Embodiments of the invention provide a showerhead that injects two process gases into the processing chamber via separate sets of holes. The showerhead is constructed of two plates: an upper plate and a lower plate. The upper plate has a first set of holes of a given diameter. The lower plate has two sets of holes: one set of holes is aligned with the set of holes in the upper plate, while the second set has no corresponding holes in the upper plate. Both sets of holes in the lower plate are made to have two different diameters: a larger diameter extending from the top surface of the lower plate, but not reaching the bottom surface, while a smaller diameter extends from the bottom surface and meets with the larger diameter. A set of pipes are inserted through the holes in the upper plate and the corresponding holes in the lower plate, and are sealingly brazed to both plates. Cooling channels may be provided in the lower plate for circulating cooling fluid therein.
According to disclosed aspects, a method for fabricating a showerhead is provided, comprising: fabricating an upper plate and drilling a first set of holes of a first diameter in the upper plate; fabricating a lower plate and drilling a second set of holes in the lower plate, each hole of the second set corresponding to one hole from the first set, such that all of the holes of the second set can be aligned with all of the holes of the first set, and further drilling a third set of holes in the lower plate, wherein each of the holes of the third set are fabricated by drilling gas entry holes of diameter matching the first diameter from an upper surface of the lower plate to a prescribed depth shorter than the thickness of the lower plate, and drilling gas exit holes of a second diameter, smaller than the first diameter, from bottom surface of the lower plate to a depth so as to fluidly meet the gas entry holes; and, affixing a plurality of conduits to the holes of the first set and the gas entry holes. The method may further include fabricating cooling channels in the lower plate.
According to further disclosed aspects, a processing chamber is provided, comprising a chamber enclosure having a ceiling, sidewall, and bottom; a substrate support situated to face the ceiling and defining a processing space; a showerhead assembly provided below the ceiling, the showerhead assembly comprising: an upper plate affixed below the ceiling and forming with the ceiling a sealed first gas distribution compartment, the upper plate having a first set of holes; a lower plate having a bottom surface exposed to the processing space and an upper surface forming with the upper plate a sealed second gas distribution compartment, the lower plate having a second set of holes aligned with the first set of holes and further having a third set of holes forming a path for delivering the second gas from the second gas distribution compartment to the processing space; and a plurality of pipes, each inserted and sealingly affixed to one hole of the first set of holes and a corresponding hole of the second set of holes, thereby forming a path for delivering the first gas from the first gas distribution compartment to the processing space.
According to yet other aspects, a showerhead assembly for separately delivering a first gas and a second gas into a processing chamber is provided, comprising: an upper plate having a first set of holes of a first diameter; a lower plate having a second set of holes, each hole of the second set corresponding to one hole from the first set, such that all of the holes of the second set can be aligned with all of the holes of the first set, and further having a third set of plurality of holes, wherein each of the holes of the second set and third set has a varying diameter along its length such that each hole's gas entry diameter is larger than the hole's gas exit diameter; and, a plurality of conduits inserted in and sealingly affixed to the holes of the first and second set.
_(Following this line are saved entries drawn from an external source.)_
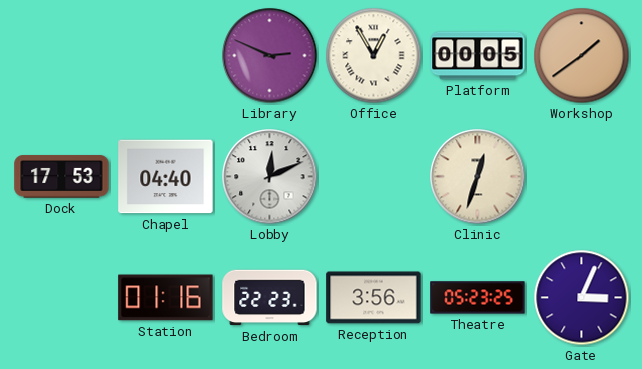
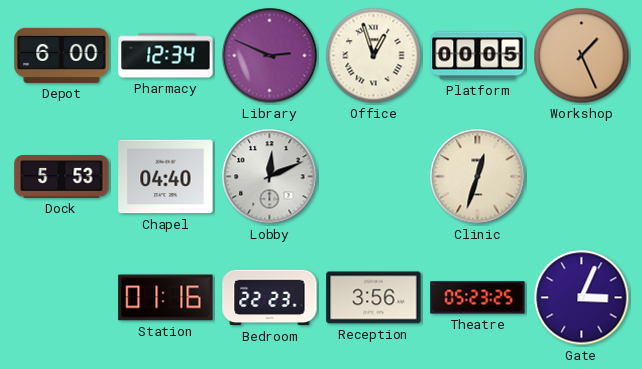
Depot: none -> 6:00
Pharmacy: none -> 12:34
Office: 12:55 -> 12:57
Workshop: 1:39 -> 1:26
Dock: 17:53 -> 5:53
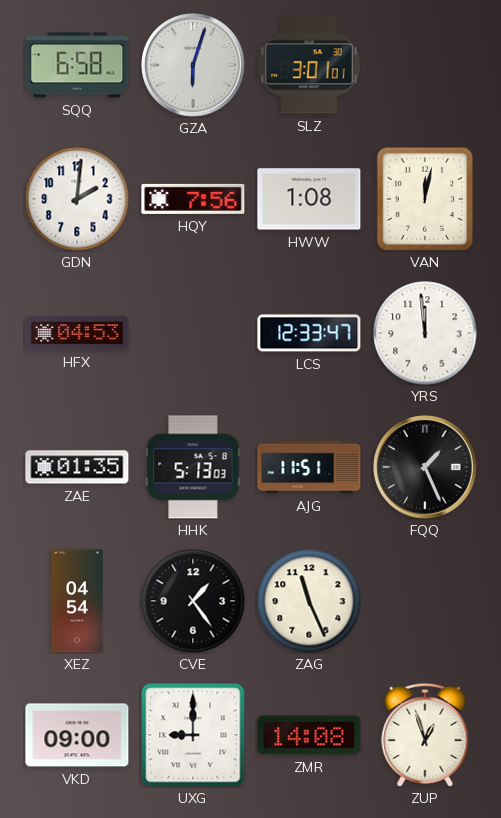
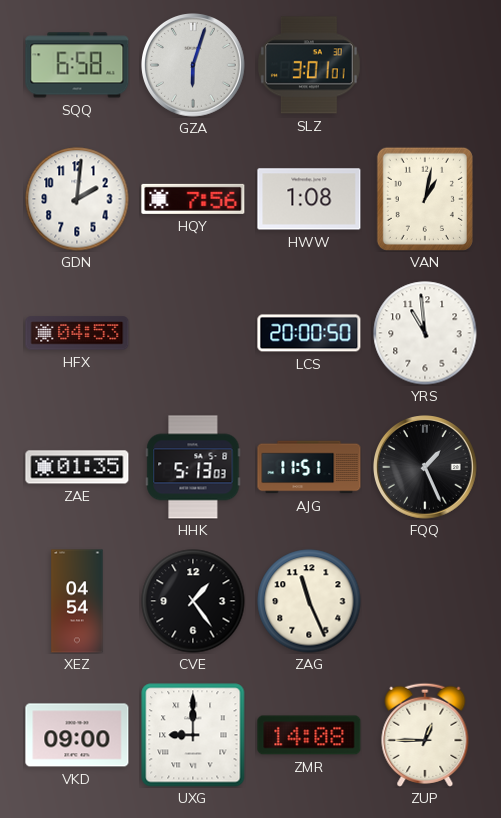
VAN: 12:02 -> 1:02
LCS: 12:33 -> 20:00
YRS: 11:59 -> 10:59
ZUP: 12:57 -> 12:45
BRIEF DESCRIPTION OF THE DRAWINGS

Other aspects and features of the invention would be apparent from the detailed description, which is made with reference to the following drawings. It should be appreciated that the detailed description and the drawings provides various non-limiting examples of various embodiments of the invention, which is defined by the appended claims.

The accompanying drawings, which are incorporated in and constitute a part of this specification, exemplify various embodiments and, together with the description, serve to explain and illustrate principles of the invention. The drawings are intended to illustrate major features of the exemplary embodiments in a diagrammatic manner. The drawings are not intended to depict every feature of actual embodiments nor relative dimensions of the depicted elements and are, therefore, not drawn to scale.

FIG. 1 is a schematic of a processing chamber having a showerhead according to an embodiment of the invention.

FIG. 2A is a cross section of a showerhead according to an embodiment of the invention, which may be used in conjunction with the chamber of FIG. 1, while FIGS. 2B-2D are top and bottom elevations of the plates making the showerhead.

FIGS. 3A-3D illustrate another embodiment of a showerhead.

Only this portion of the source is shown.